> [Work to be completed]: Find and copy each line of the listing below that has the word "UFSC" in it.

> [Exercise material]:
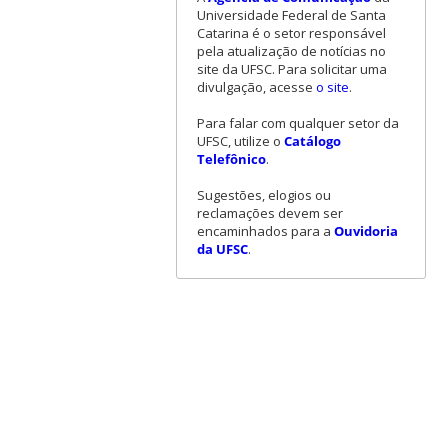
Universidade Federal de Santa
Catarina é o setor responsável
pela atualização de notícias no
site da UFSC. Para solicitar uma
divulgação, acesse
o site
.
Para falar com qualquer setor da
UFSC, utilize o
Catálogo
Telefônico
.
Sugestões, elogios ou
reclamações devem ser
encaminhados para a
Ouvidoria
da UFSC
.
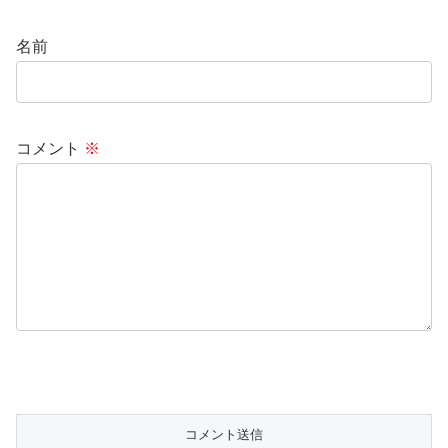
名前
コメント
※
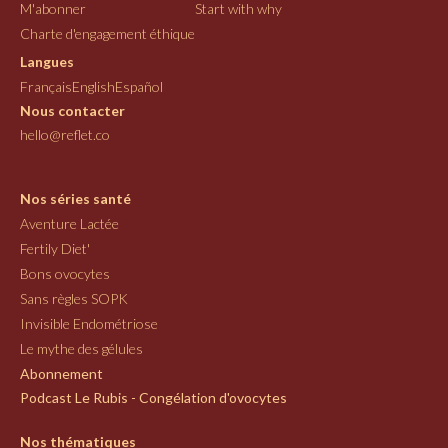
M'abonner
Start with why
Charte d'engagement éthique
Langues
Français
English
Español
Nous contacter
hello@reflet.co
Nos séries santé
Aventure Lactée
Fertily Diet'
Bons ovocytes
Sans règles SOPK
Invisible Endométriose
Le mythe des gélules
Abonnement
Podcast Le Rubis - Congélation d'ovocytes
Nos thématiques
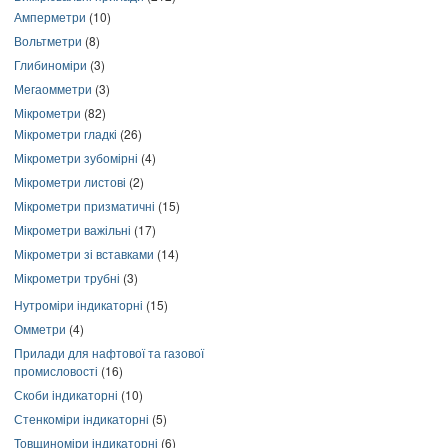
Амперметри
(10)
Вольтметри
(8)
Глибиноміри
(3)
Мегаомметри
(3)
Мікрометри
(82)
Мікрометри гладкі
(26)
Мікрометри зубомірні
(4)
Мікрометри листові
(2)
Мікрометри призматичні
(15)
Мікрометри важільні
(17)
Мікрометри зі вставками
(14)
Мікрометри трубні
(3)
Нутроміри індикаторні
(15)
Омметри
(4)
Прилади для нафтової та газової
промисловості
(16)
Скоби індикаторні
(10)
Стенкоміри індикаторні
(5)
Товщиноміри індикаторні
(6)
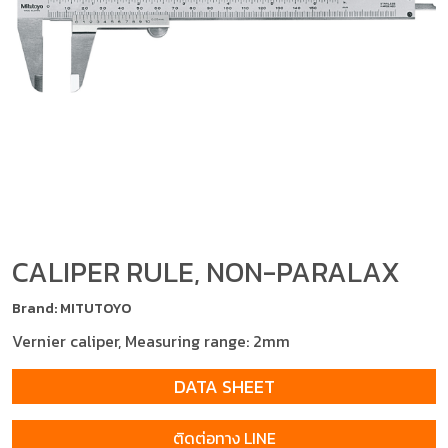
CALIPER RULE, NON-PARALAX
Brand: MITUTOYO
Vernier caliper, Measuring range: 2mm
DATA SHEET
ติดต่อทาง LINE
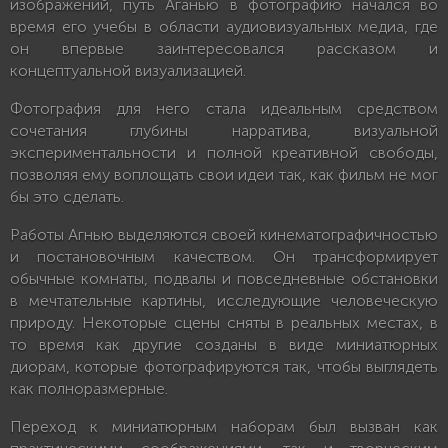
изображений, путь Аганью в фотографию начался во
время его учебы в области аудиовизуальных медиа, где
он впервые заинтересовался рассказом и
концептуальной визуализацией.
Фотография для него стала идеальным средством
сочетания глубины нарратива, визуальной
экспериментальности и полной креативной свободы,
позволяя ему воплощать свои идеи так, как фильм не мог
бы это сделать.
Работы Агнью выделяются своей кинематографичностью
и постановочным качеством. Он трансформирует
обычные комнаты, подвалы и повседневные обстановки
в мечтательные картины, исследующие человеческую
природу. Некоторые сцены сняты в реальных местах, в
то время как другие созданы в виде миниатюрных
диорам, которые фотографируются так, чтобы выглядеть
как полноразмерные.
Переход к миниатюрным наборам был вызван как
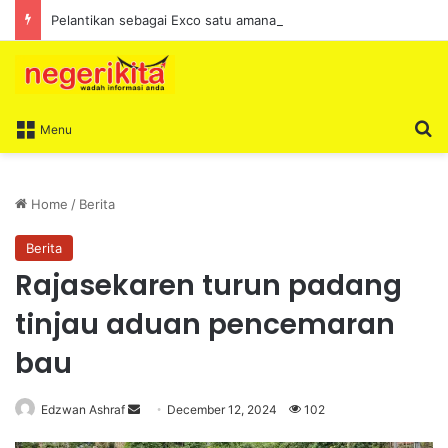
Pelantikan sebagai Exco satu amanah besar – Siow Kong Choon
S
Menu
Home
/
Berita
Berita
Rajasekaren turun padang
tinjau aduan pencemaran
bau
Edzwan Ashraf
S
December 12, 2024
102
e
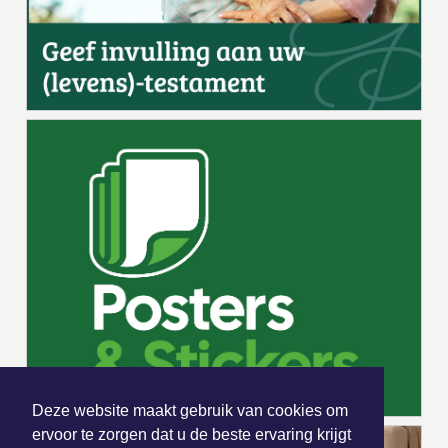
Deze website maakt gebruik van cookies om
ervoor te zorgen dat u de beste ervaring krijgt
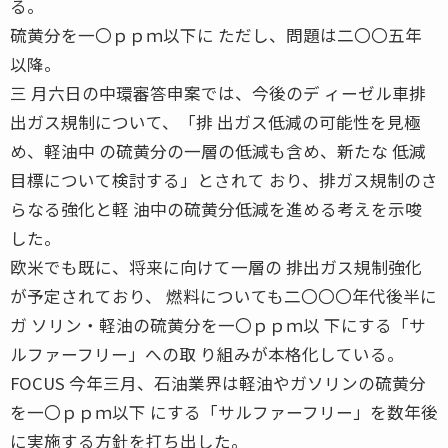
る。
硫黄分を一〇ｐｐｍ以下に ただし、問題は二〇〇五年
以降。
三 月六日の中環審答申案では、今後のデ ィーゼル車排
出ガス規制について、「排 出ガス低減の可能性を見極
め、軽油中 の硫黄分の一層の低減も含め、新たな 低減
目標について検討する」とされて おり、排ガス規制のさ
らなる強化と軽 油中の硫黄分低減を進める考えを示唆
した。
欧米でも既に、将来に向けて一層の 排出ガス規制強化
が予定されており、 燃料についても二〇〇〇年代後半に
ガ ソリン・軽油の硫黄分を一〇ｐｐｍ以 下にする「サ
ルファーフリー」への取 り組みが本格化している。
FOCUS 今年三月、石油業界は軽油やガソリンの硫黄分
を一〇ｐｐｍ以下 にする「サルファーフリー」を数年後
に実施する方針を打ち出した。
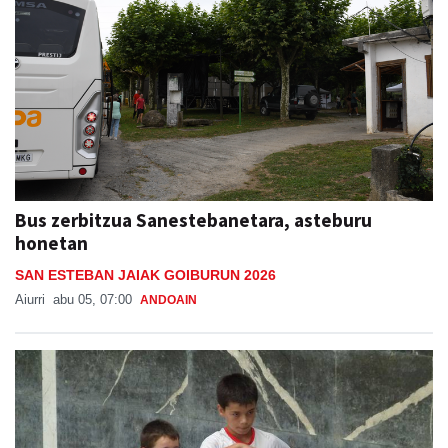
Bus zerbitzua Sanestebanetara, asteburu
honetan
SAN ESTEBAN JAIAK GOIBURUN 2026
Aiurri
abu 05, 07:00
ANDOAIN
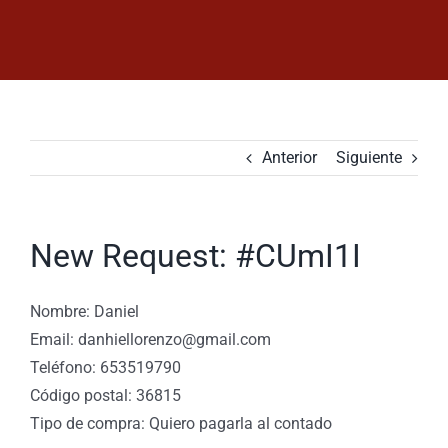
Saltar
al
contenido
Anterior
Siguiente
New Request: #CUmI1I
Nombre: Daniel
Email: danhiellorenzo@gmail.com
Teléfono: 653519790
Código postal: 36815
Tipo de compra: Quiero pagarla al contado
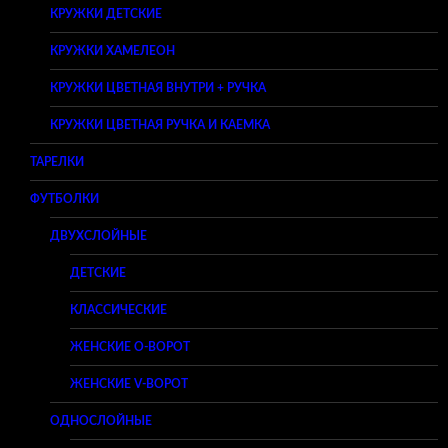
КРУЖКИ ДЕТСКИЕ
КРУЖКИ ХАМЕЛЕОН
КРУЖКИ ЦВЕТНАЯ ВНУТРИ + РУЧКА
КРУЖКИ ЦВЕТНАЯ РУЧКА И КАЕМКА
ТАРЕЛКИ
ФУТБОЛКИ
ДВУХСЛОЙНЫЕ
ДЕТСКИЕ
КЛАССИЧЕСКИЕ
ЖЕНСКИЕ O-ВОРОТ
ЖЕНСКИЕ V-ВОРОТ
ОДНОСЛОЙНЫЕ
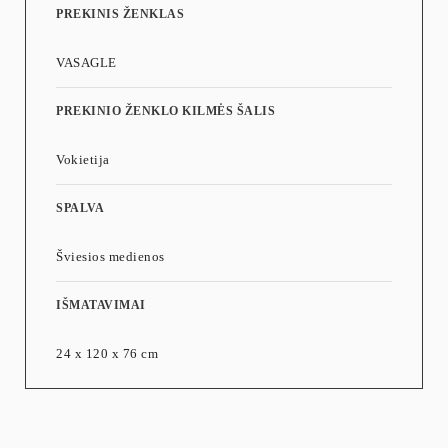
PREKINIS ŽENKLAS
VASAGLE
PREKINIO ŽENKLO KILMĖS ŠALIS
Vokietija
SPALVA
Šviesios medienos
IŠMATAVIMAI
24 x 120 x 76 cm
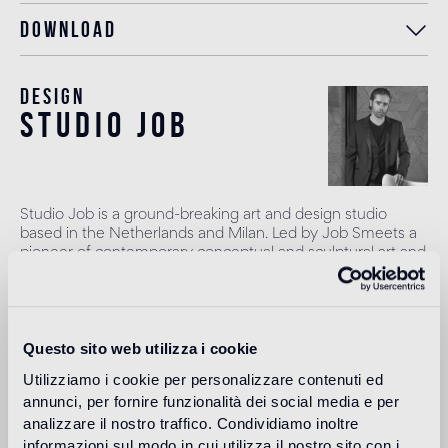
Download
Design
studio job
Studio Job is a ground-breaking art and design studio
based in the Netherlands and Milan. Led by Job Smeets a
pioneer of contemporary conceptual and sculptural art and
design, he founded Studio Job in 1998 in the renaissance
spirit, combining traditional and modern techniques to
produce once-in-a-lifetime objects. Smeets leads a team
of highly talented craftspeople to produce art pieces,
Questo sito web utilizza i cookie
projects and works in their atelier in the Netherlands. The
studio works across art, interiors and design with a vast
Utilizziamo i cookie per personalizzare contenuti ed
range of high profile clients, galleries and brands.
annunci, per fornire funzionalità dei social media e per
Lire plus
analizzare il nostro traffico. Condividiamo inoltre
informazioni sul modo in cui utilizza il nostro sito con i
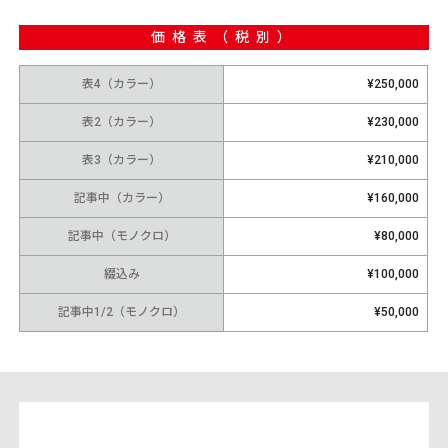
価格表（税別）
表4（カラー）
¥250,000
表2（カラー）
¥230,000
表3（カラー）
¥210,000
記事中（カラー）
¥160,000
記事中（モノクロ）
¥80,000
綴込み
¥100,000
記事中1/2（モノクロ）
¥50,000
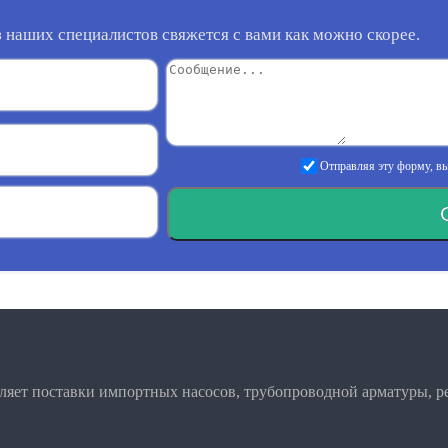
 наших специалистов свяжется с вами как можно скорее.
Отправляя эту форму, вы
вляет поставки импортных насосов, трубопроводной арматуры, 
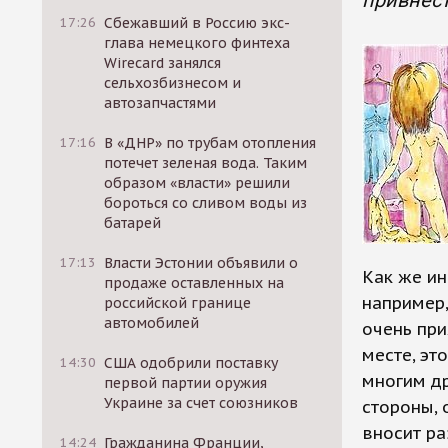
привнест
17:26
Сбежавший в Россию экс-
глава немецкого финтеха
Wirecard занялся
сельхозбизнесом и
автозапчастями
17:16
В «ДНР» по трубам отопления
потечет зеленая вода. Таким
образом «власти» решили
бороться со сливом воды из
батарей
17:13
Власти Эстонии объявили о
Как же ин
продаже оставленных на
например,
российской границе
автомобилей
очень при
месте, эт
14:30
США одобрили поставку
многим др
первой партии оружия
Украине за счет союзников
стороны, о
вносит ра
14:24
Гражданина Франции,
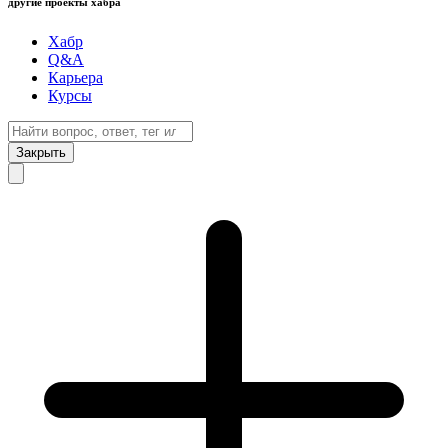
другие проекты хабра
Хабр
Q&A
Карьера
Курсы
Закрыть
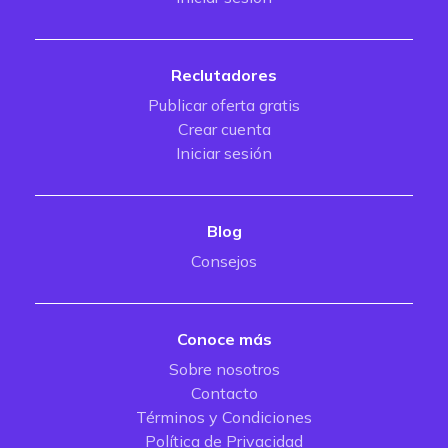
Reclutadores
Publicar oferta gratis
Crear cuenta
Iniciar sesión
Blog
Consejos
Conoce más
Sobre nosotros
Contacto
Términos y Condiciones
Política de Privacidad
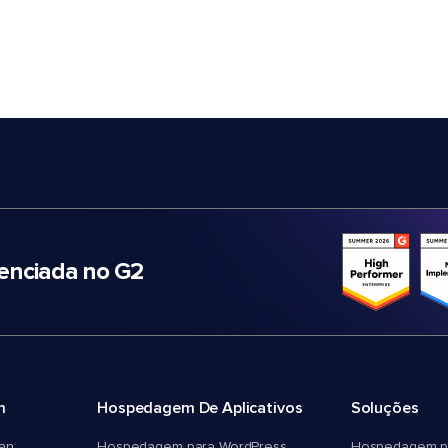
nciada no G2
m
Hospedagem De Aplicativos
Soluções
an
Hospedagem para WordPress
Hospedagem p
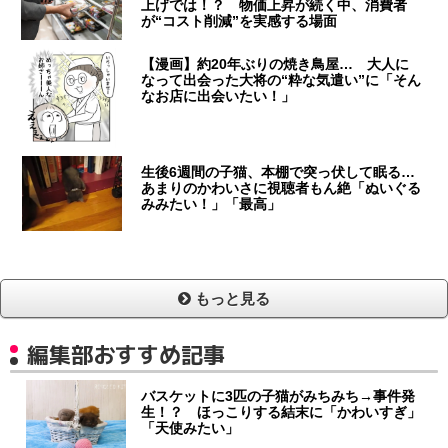
上げでは！？ 物価上昇が続く中、消費者
が“コスト削減”を実感する場面
【漫画】約20年ぶりの焼き鳥屋… 大人に
なって出会った大将の“粋な気遣い”に「そん
なお店に出会いたい！」
生後6週間の子猫、本棚で突っ伏して眠る…
あまりのかわいさに視聴者もん絶「ぬいぐる
みみたい！」「最高」
もっと見る
編集部おすすめ記事
バスケットに3匹の子猫がみちみち→事件発
生！？ ほっこりする結末に「かわいすぎ」
「天使みたい」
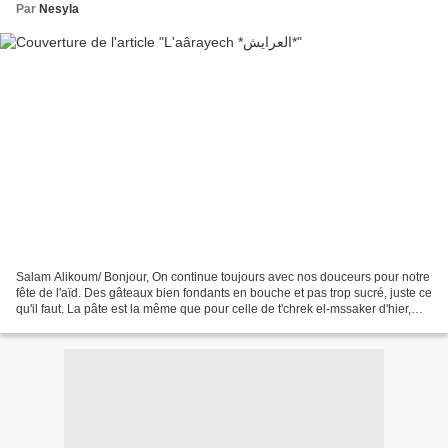
Par
Nesyla
Salam Alikoum/ Bonjour, On continue toujours avec nos douceurs pour notre
fête de l'aïd. Des gâteaux bien fondants en bouche et pas trop sucré, juste ce
qu'il faut. La pâte est la même que pour celle de t'chrek el-mssaker d'hier,
d'ailleurs le même jour...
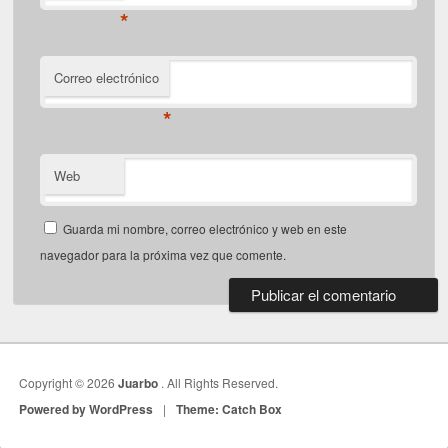
*
Correo electrónico
*
Web
Guarda mi nombre, correo electrónico y web en este
navegador para la próxima vez que comente.
Copyright © 2026
Juarbo
. All Rights Reserved.
Powered by WordPress
|
Theme: Catch Box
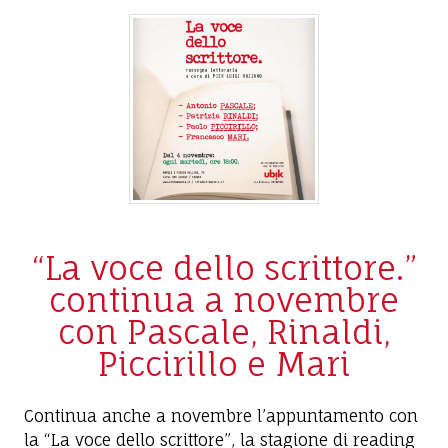
“La voce dello scrittore.”
continua a novembre
con Pascale, Rinaldi,
Piccirillo e Mari
Continua anche a novembre l’appuntamento con
la “La voce dello scrittore”, la stagione di reading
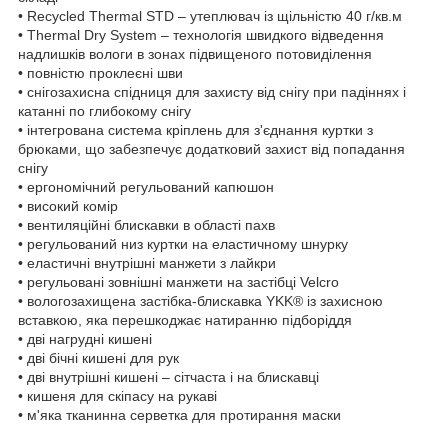
• Recycled Thermal STD – утеплювач із щільністю 40 г/кв.м
• Thermal Dry System – технологія швидкого відведення
надлишків вологи в зонах підвищеного потовиділення
• повністю проклеєні шви
• снігозахисна спідниця для захисту від снігу при падіннях і
катанні по глибокому снігу
• інтегрована система кріплень для з'єднання куртки з
брюками, що забезпечує додатковий захист від попадання
снігу
• ергономічний регульований капюшон
• високий комір
• вентиляційні блискавки в області пахв
• регульований низ куртки на еластичному шнурку
• еластичні внутрішні манжети з лайкри
• регульовані зовнішні манжети на застібці Velcro
• вологозахищена застібка-блискавка YKK® із захисною
вставкою, яка перешкоджає натиранню підборіддя
• дві нагрудні кишені
• дві бічні кишені для рук
• дві внутрішні кишені – сітчаста і на блискавці
• кишеня для скіпасу на рукаві
• м'яка тканинна серветка для протирання маски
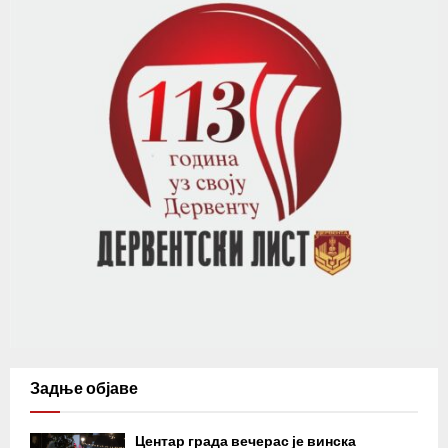
Задње објаве
Центар града вечерас је винска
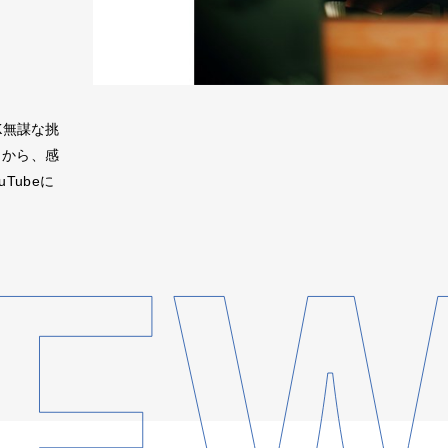
K無謀な挑
」から、感
Tubeに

> [Solution to this task]:
site da UFSC. Para solicitar uma
UFSC, utilize o
da UFSC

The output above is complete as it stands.